** Opening DATA FOR THE TASK block **

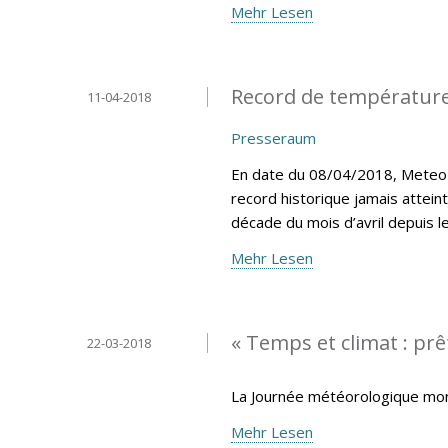
Mehr Lesen
Record de température
11-04-2018
Presseraum
En date du 08/04/2018, MeteoLu
record historique jamais attein
décade du mois d’avril depuis 
Mehr Lesen
« Temps et climat : prêt
22-03-2018
La Journée météorologique mond
Mehr Lesen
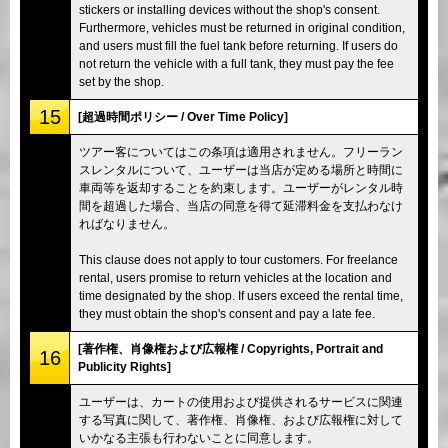
stickers or installing devices without the shop's consent.
Furthermore, vehicles must be returned in original condition,
and users must fill the fuel tank before returning. If users do
not return the vehicle with a full tank, they must pay the fee
set by the shop.
15
[超過時間ポリシー / Over Time Policy]
ツアー客についてはこの条項は適用されません。フリーラン
スレンタルについて、ユーザーは当店が定める場所と時間に
車両等を返却することを約束します。ユーザーがレンタル時
間を超過した場合、当店の同意を得て延滞料金を支払わなけ
ればなりません。
This clause does not apply to tour customers. For freelance
rental, users promise to return vehicles at the location and
time designated by the shop. If users exceed the rental time,
they must obtain the shop's consent and pay a late fee.
[著作権、肖像権および広報権 / Copyrights, Portrait and
16
Publicity Rights]
ユーザーは、カートの使用および提供されるサービスに関連
する写真に関して、著作権、肖像権、および広報権に対して
いかなる主張も行わないことに同意します。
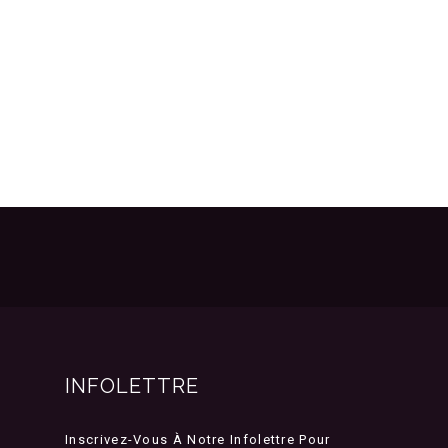
INFOLETTRE
Inscrivez-Vous À Notre Infolettre Pour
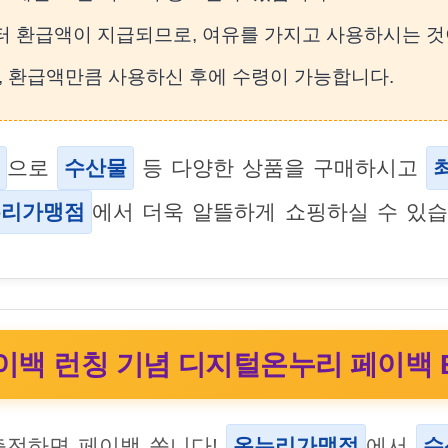
부터 환급액이 지급되므로, 여유를 가지고 사용하시는 것
우, 환급액만큼 사용하신 후에 수령이 가능합니다.
으로
수산물
등 다양한 상품을 구매하시고
누리가맹점
에서 더욱 알뜰하게 쇼핑하실 수 있습
백 런칭 기념 디지털온누리 페이백 E
충전하면 페이백 쏩니다!
온누리가맹점
에서
수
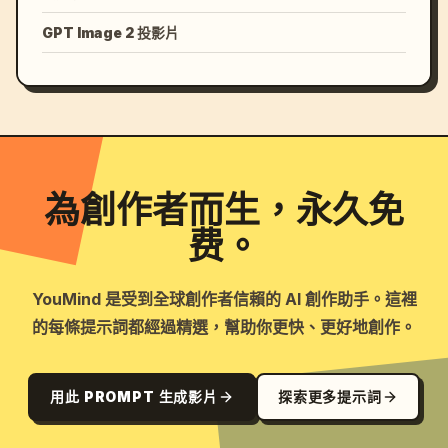
GPT Image 2 投影片
為創作者而生，永久免
费。
YouMind 是受到全球創作者信賴的 AI 創作助手。這裡
的每條提示詞都經過精選，幫助你更快、更好地創作。
用此 PROMPT 生成影片
探索更多提示詞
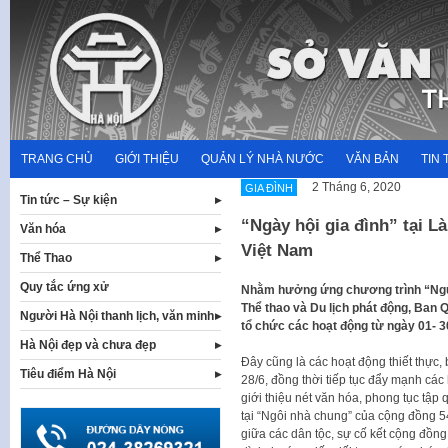
Skip
to
content
TRANG CHỦ
GIỚI THIỆU
QUẢN LÝ NHÀ NƯỚC
VĂN BẢN
TIN 
2 Tháng 6, 2020
GIA ĐÌNH
Tin tức – Sự kiện
“Ngày hội gia đình” tại L
Văn hóa
Việt Nam
Thể Thao
Quy tắc ứng xử
Nhằm hưởng ứng chương trình “Ngườ
Thể thao và Du lịch phát động, Ban 
Người Hà Nội thanh lịch, văn minh
tổ chức các hoạt động từ ngày 01- 30
Hà Nội đẹp và chưa đẹp
Đây cũng là các hoạt động thiết thực
Tiêu điểm Hà Nội
28/6, đồng thời tiếp tục đẩy mạnh cá
giới thiệu nét văn hóa, phong tục tập
tại “Ngôi nhà chung” của cộng đồng 5
giữa các dân tộc, sự cố kết cộng đồng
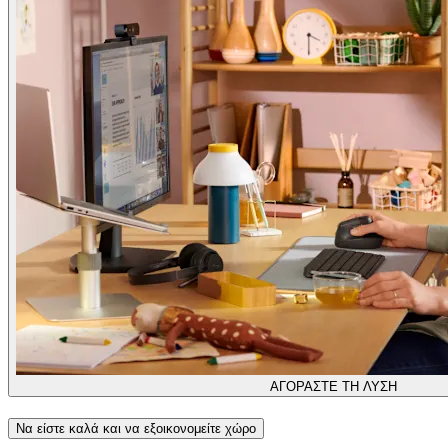
ΑΓΟΡΑΣΤΕ ΤΗ ΛΥΣΗ
Να είστε καλά και να εξοικονομείτε χώρο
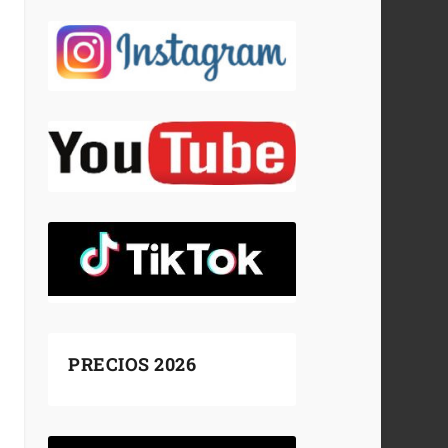
PRECIOS 2026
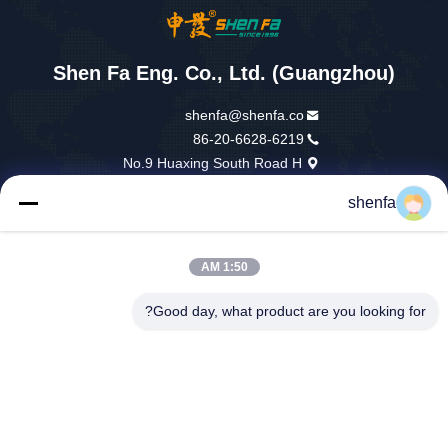
Shen Fa Eng. Co., Ltd. (Guangzhou)
shenfa@shenfa.co
86-20-6628-6219
No.9 Huaxing South Road H
uadu District Guangzhou ، ال
shenfa
صين
1:50 AM
الصين جودة جيدة آلة طباعة الشاشة الأوتوماتيكية المورد. حقوق الطبع والنشر ©
2026 Shen Fa Eng. Co., Ltd. (Guangzhou) . كل الحقوق محفوظة.
Good day, what product are you looking for?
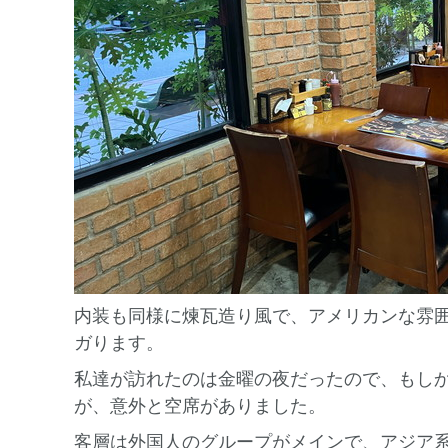
内装も同様に煉瓦造り風で、アメリカンな雰
ガります。
私達が訪れたのは金曜の夜だったので、もし
が、意外と空席がありました。
客層は外国人のグループがメインで、アジア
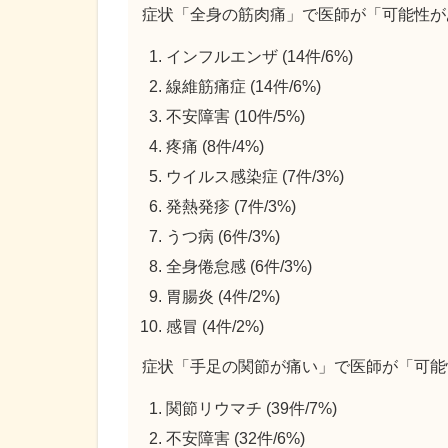
症状「全身の筋肉痛」で医師が「可能性が
インフルエンザ (14件/6%)
線維筋痛症 (14件/6%)
不安障害 (10件/5%)
疼痛 (8件/4%)
ウイルス感染症 (7件/3%)
発熱発疹 (7件/3%)
うつ病 (6件/3%)
全身倦怠感 (6件/3%)
胃腸炎 (4件/2%)
感冒 (4件/2%)
症状「手足の関節が痛い」で医師が「可能
関節リウマチ (39件/7%)
不安障害 (32件/6%)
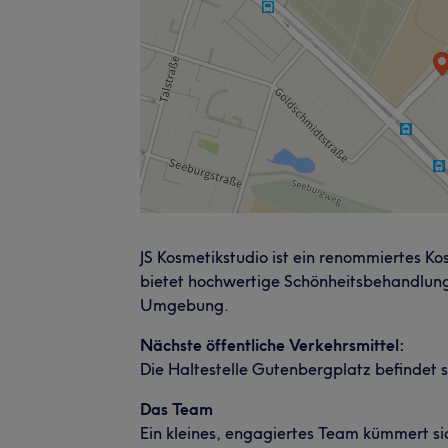
JS Kosmetikstudio ist ein renommiertes Kos
bietet hochwertige Schönheitsbehandlung
Umgebung.
Nächste öffentliche Verkehrsmittel:
Die Haltestelle Gutenbergplatz befindet 
Das Team
Ein kleines, engagiertes Team kümmert sic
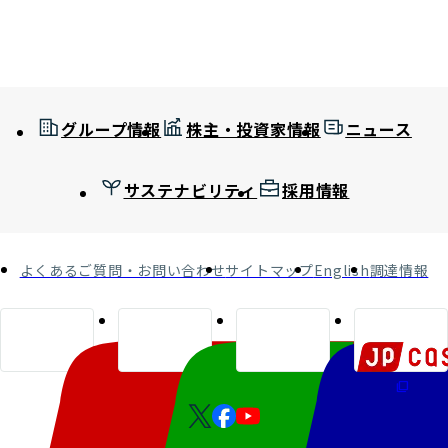
グループ情報
株主・投資家情報
ニュース
サステナビリティ
採用情報
よくあるご質問・お問い合わせ
サイトマップ
English
調達情報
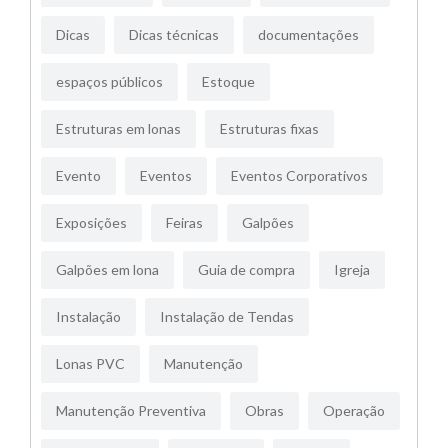
Dicas
Dicas técnicas
documentações
espaços públicos
Estoque
Estruturas em lonas
Estruturas fixas
Evento
Eventos
Eventos Corporativos
Exposições
Feiras
Galpões
Galpões em lona
Guia de compra
Igreja
Instalação
Instalação de Tendas
Lonas PVC
Manutenção
Manutenção Preventiva
Obras
Operação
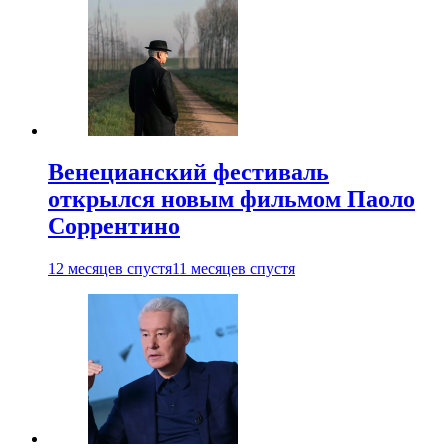
Венецианский фестиваль
открылся новым фильмом Паоло
Соррентино
12 месяцев спустя
11 месяцев спустя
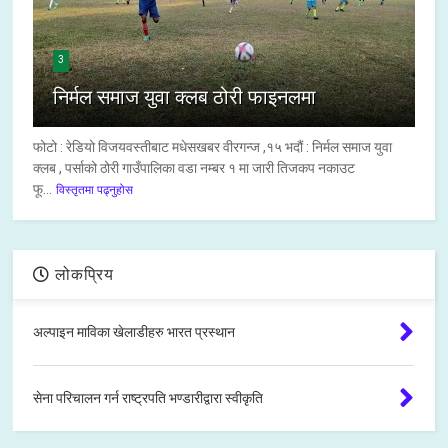
3
निर्मल समाज युवा क्लब ठोरी फाइनलमा
फोटो : रेडियो विजयवस्तीबाट मधेसखबर वीरगन्ज ,१५ भदौं : निर्मल समाज युवा
क्लब , पर्साको ठोरी गाउँपालिका वडा नम्बर १ मा जारी तिजकप नकाउट
फू...
विस्तृतमा पढ्नुहोस
लोकप्रिय
अल्पाइन माविका खेलाडीहरु भारत प्रस्थान
सेना परिचालन गर्न राष्ट्रपति भण्डारीद्वारा स्वीकृति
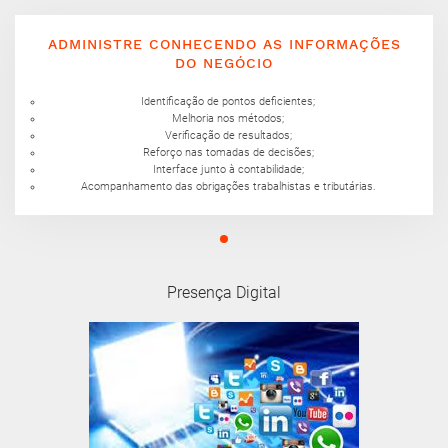
ADMINISTRE CONHECENDO AS INFORMAÇÕES
DO NEGÓCIO
Identificação de pontos deficientes;
Melhoria nos métodos;
Verificação de resultados;
Reforço nas tomadas de decisões;
Interface junto à contabilidade;
Acompanhamento das obrigações trabalhistas e tributárias.
Presença Digital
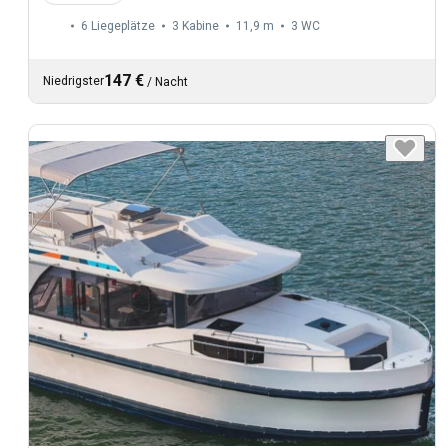
6 Liegeplätze
3 Kabine
11,9 m
3
WC
147 €
Niedrigster
/
Nacht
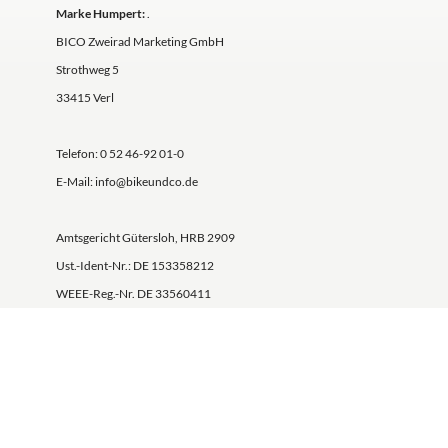
Marke Humpert:
.
BICO Zweirad Marketing GmbH
Strothweg 5
33415 Verl
Telefon: 0 52 46-92 01-0
E-Mail: info@bikeundco.de
Amtsgericht Gütersloh, HRB 2909
Ust.-Ident-Nr.: DE 153358212
WEEE-Reg.-Nr. DE 33560411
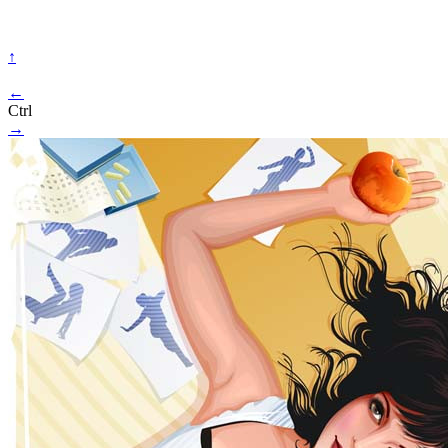
↑
←
Ctrl
→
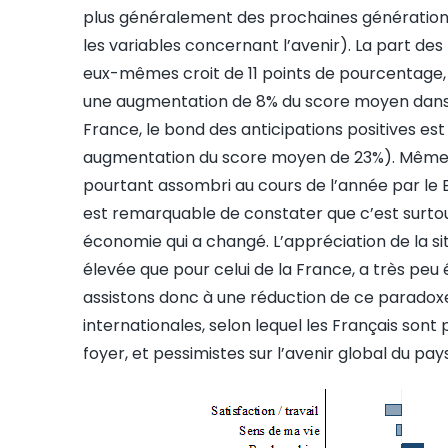
plus généralement des prochaines générations
les variables concernant l’avenir). La part des
eux-mêmes croit de 11 points de pourcentage,
une augmentation de 8% du score moyen dans l
France, le bond des anticipations positives es
augmentation du score moyen de 23%). Même l’
pourtant assombri au cours de l’année par le Br
est remarquable de constater que c’est surtout
économie qui a changé. L’appréciation de la sit
élevée que pour celui de la France, a très peu
assistons donc à une réduction de ce paradoxe
internationales, selon lequel les Français son
foyer, et pessimistes sur l’avenir global du pays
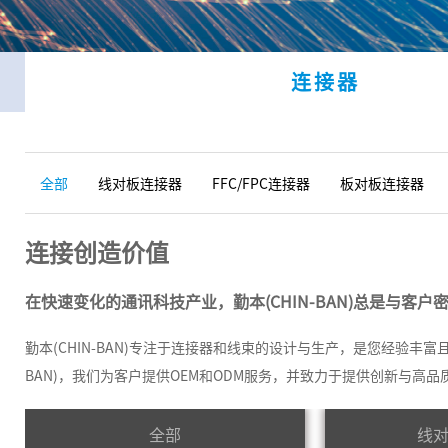
连接器
全部
线对板连接器
FFC/FPC连接器
板对板连接器
连接创造价值
在快速变化的通讯科技产业，勤本(CHIN-BAN)总是与客
勤本(CHIN-BAN)专注于连接器和线束的设计与生产，是您经验
BAN)，我们为客户提供OEM和ODM服务，并致力于提供创新与高
全部
线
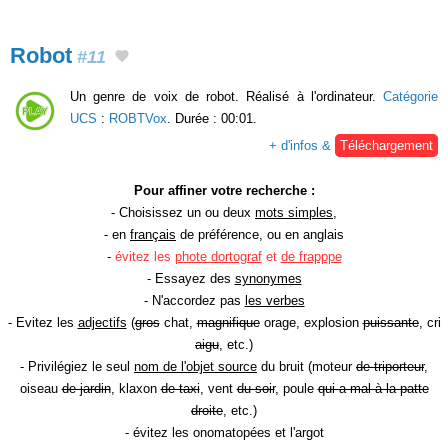
Robot
#11
Un genre de voix de robot. Réalisé à l'ordinateur.
Catégorie
UCS
:
ROBTVox
. Durée : 00:01.
+ d'infos &
Téléchargement
Pour affiner votre recherche :
- Choisissez un ou deux
mots simples
,
- en
français
de préférence, ou en anglais
-
évitez les
phote dortograf
et
de frapppe
- Essayez des
synonymes
- N'accordez pas
les verbes
- Evitez les
adjectifs
(
gros
chat,
magnifique
orage, explosion
puissante
, cri
aigu
, etc.)
- Privilégiez le seul
nom de l'objet source
du bruit (moteur
de triporteur
,
oiseau
de jardin
, klaxon
de taxi
, vent
du soir
, poule
qui a mal à la patte
droite
, etc.)
- évitez les onomatopées et l'argot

** Closing DATA FOR THE TASK block **

*WHAT THE EXERCISE ASKS:* Lines from the one with "de triporteur" through the end of the data: set these down exactly, including both ends and nothing more.

*THE COMPLETED TASK:*
de triporteur
,
oiseau
de jardin
, klaxon
de taxi
, vent
du soir
, poule
qui a mal à la patte
droite
, etc.)
- évitez les onomatopées et l'argot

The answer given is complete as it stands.